Officer Matthew Harrity was driving that night and told investigators he heard a voice and a thump and caught a glimpse of someone outside his window. Harrity said he was startled and thought his life was in danger. He said he heard a sound and looked over to see that Noor had fired past him through the driver’s side window, hitting Damond.
Noor refused to talk to investigators. He was fired after he was charged but is appealing his termination.
THE CHARGES, AND CHALLENGES
Noor, who is Somali-American, was charged with second-degree intentional murder, third-degree murder and second-degree manslaughter. The most serious charge, second-degree murder, carries a presumptive sentence of more than 25 years in prison.
Minnesota law allows police officers to use deadly force to protect themselves or their partners from death or great bodily harm, however prosecutors have said there was no evidence that Noor faced such a threat. Noor’s attorneys, though, intend to argue that he acted reasonably in self-defense.
Susan Gaertner, a former Minnesota prosecutor now in private practice who has no connection to the case, said it’s difficult to prove that an officer acted unreasonably when making a split-second decision.
“The law recognizes that second-guessing that life-or-death decision is something you need to do with great care. And it’s natural for a jury to hesitate saying to a police officer, ‘Well if it had been me, I wouldn’t have pulled the trigger.'”

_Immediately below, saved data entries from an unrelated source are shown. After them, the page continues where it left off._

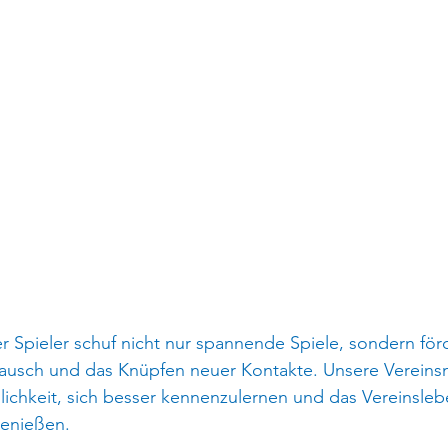
r Spieler schuf nicht nur spannende Spiele, sondern för
tausch und das Knüpfen neuer Kontakte. Unsere Vereinsm
lichkeit, sich besser kennenzulernen und das Vereinsleb
genießen.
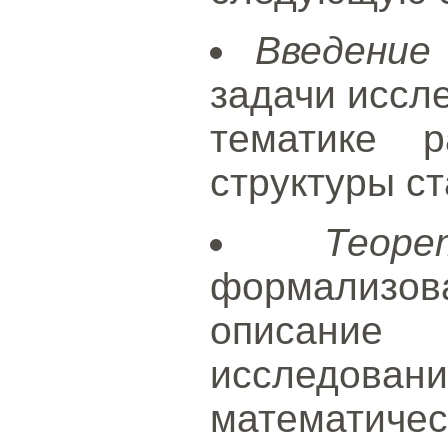
Введение
задачи иссле
тематике р
структуры ст
Теор
формализова
описани
исследовани
математиче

“These are tough, tough cases,” she said.
Police officers are rarely charged in on-duty shootings, much less convicted. A database published by the Washington Post shows that since the start of 2015, U.S. police officers have shot and killed between 900 to 1,000 people each year.
Since 2005, though, only 98 nonfederal officers have been charged with murder or manslaughter in an on-duty shooting, according to data compiled by Philip Stinson, a criminologist at Bowling Green State University. Some of those prosecutions are pending, but only 35 officers have been convicted, and often those convictions were for lesser offenses, Stinson said.
Only three officers stand convicted of murder; four others had their murder convictions overturned.
WHAT TO EXPECT
Noor’s partner, Harrity, is expected to testify, along with several experts on forensics and the use of force by police. Damond’s fiance, Don Damond, is also expected to testify. He was out of town on the night Justine was killed, but he spoke to her by phone while she was waiting for the police.
Noor’s attorneys haven’t said whether he will testify. If he does, prosecutors may be able to introduce some evidence that the defense wanted to keep out of the state’s case, including that he refused to speak to investigators. They also could bring up a 2015 psychological test that showed Noor disliked being around people and had difficulty confronting others. Despite that test, a psychiatrist found him fit to be a cadet officer.
The trial is expected to last weeks.
SHOOTING LED TO CHANGES
Damond’s death spurred immediate changes and cost people their jobs.
The police chief at the time, Janee Harteau, was out of state when the shooting happened and didn’t return for several days. When she did return, she found herself defending Noor’s training, and she was soon forced out of her job by Mayor Betsy Hodges. Hodges, herself, lost her bid for re-election four months after Damond’s death in a race influenced by that shooting and the 2015 police shooting of Jamar Clark, a black man killed in a struggle with two officers.
Medaria Arradondo, who replaced Harteau as police chief, immediately moved to strengthen the department’s policy on body cameras by requiring that they be activated immediately when an officer responds to a call or makes a traffic stop.
Separately, Damond’s father, John Ruszczyk, has filed a $50 million lawsuit against Noor, Harrity, the city and police leaders, alleging that his daughter’s civil rights were violated. That case is on hold in federal court until criminal case is resolved.